Running Kafka in Kubernetes, Part 2: How we migrated our Kafka clusters to Kubernetes.

Johnson Okorie
Wise Engineering
Published in
10 min readSep 23, 2021

In Part 1, we talked about Wise’s motivations for moving our Kafka clusters to Kubernetes. We also outlined the challenges we faced running such a setup. In Part 2, we will talk about our approach to these challenges and showcase how we successfully migrated our Kafka clusters to Kubernetes, with no downtime experienced by our users.

Our Approach

Following Part 1, in this article, we detail our approach to handling the challenges we identified in migrating our Kafka cluster to Kubernetes:

Zero Downtime Migration

We mitigated against downtime during the migration with a ‘stretch cluster’ approach. This means we added new Kafka brokers, hosted in Kubernetes, to the existing Kafka cluster hosted in AWS EC2 instances. For this to be possible, we needed to ensure proper communication between AWS EC2 instances (for both Kafka and Zookeeper) and brokers residing in Kubernetes.

We also needed to ensure clients could connect properly to the new brokers. We gradually migrated Kafka topic partitions from AWS EC2 brokers to brokers in Kubernetes. Using custom (in-house built) Cruise Control goals, we were able to control which partitions we wanted to migrate to brokers in Kubernetes. We monitored performance of clients accessing these partitions to ensure expected performance.

Client accessing brokers in k8s and EC2

Operations

To deal with the operational challenges identified in Part 1, we did the following:

Challenge: Kafka brokers are stateful and need to be able to maintain identity. The identity and data they store are not interchangeable with other brokers.

We deployed brokers to Kubernetes as Statefulsets. This ensured every broker had a unique identity and ensures that the persistent volumes (data) of each broker remains attached to the same pod (and are never interchanged between pods).

The unique identity from Statefulsets was also important to setting up configurations that needed to be different per broker (e.g different advertised listeners for each broker as will be seen in the section on networking).

We chose to manage Kafka with plain Statefulsets over using any of the existing open source operators. Some issues we faced using operators included:

  1. We wanted to get more confidence running Kafka in Kubernetes. Operators are inherently complex. Running Kafka with plain manifests made it easier to understand what was going on and Kafka’s requirements. This will help us make better decisions when we do adopt an operator.
  2. Most operators did not operate well when they had brokers, not managed by the operator itself, as part of the Kafka cluster.
  3. Some operators required that an accompanying Zookeeper cluster is always created with the Kafka brokers it created. This would make it impossible to use our existing Zookeeper cluster.
  4. Some operators made it difficult to update Kafka configurations to suit our requirements. For example, some operators made it difficult to freely update advertised listeners.
  5. It was difficult to integrate with our security infrastructure as one could not define sidecars to sit alongside our Kafka brokers.

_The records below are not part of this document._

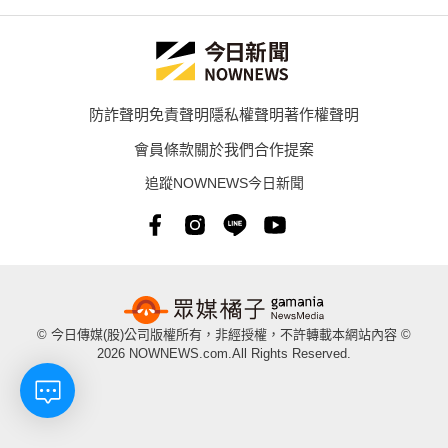
防詐聲明
免責聲明
隱私權聲明
著作權聲明
會員條款
關於我們
合作提案
追蹤NOWNEWS今日新聞
© 今日傳媒(股)公司版權所有，非經授權，不許轉載本網站內容 ©
2026 NOWNEWS.com.All Rights Reserved.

Challenge: Kubernetes liveness and readiness probes have to be configured based on Kafka health metrics. This ensures broker pods are not killed unnecessarily during operation and that rollouts are paced correctly to avoid shrinking the number of in-sync replicas of partitions, possibly to a level that might cause unavailability.

We built a custom Kafka image with scripts baked in for readiness probes and broker configurations. Readiness probe scripts in the broker were executed by Kubernetes readiness probes and the resulting exit code of the script used to decide the outcome of the probe.

The readiness probe scripts accessed JMX metrics on the brokers (e.g broker state) to decide on the health of the current broker as well as querying the Kafka cluster to understand the state of the cluster with data such as the number of underreplicated, offline, under-min-isr and at-min-isr partitions. Based on the feedback received, it decides if the cluster is in a stable state and returns an appropriate exit code.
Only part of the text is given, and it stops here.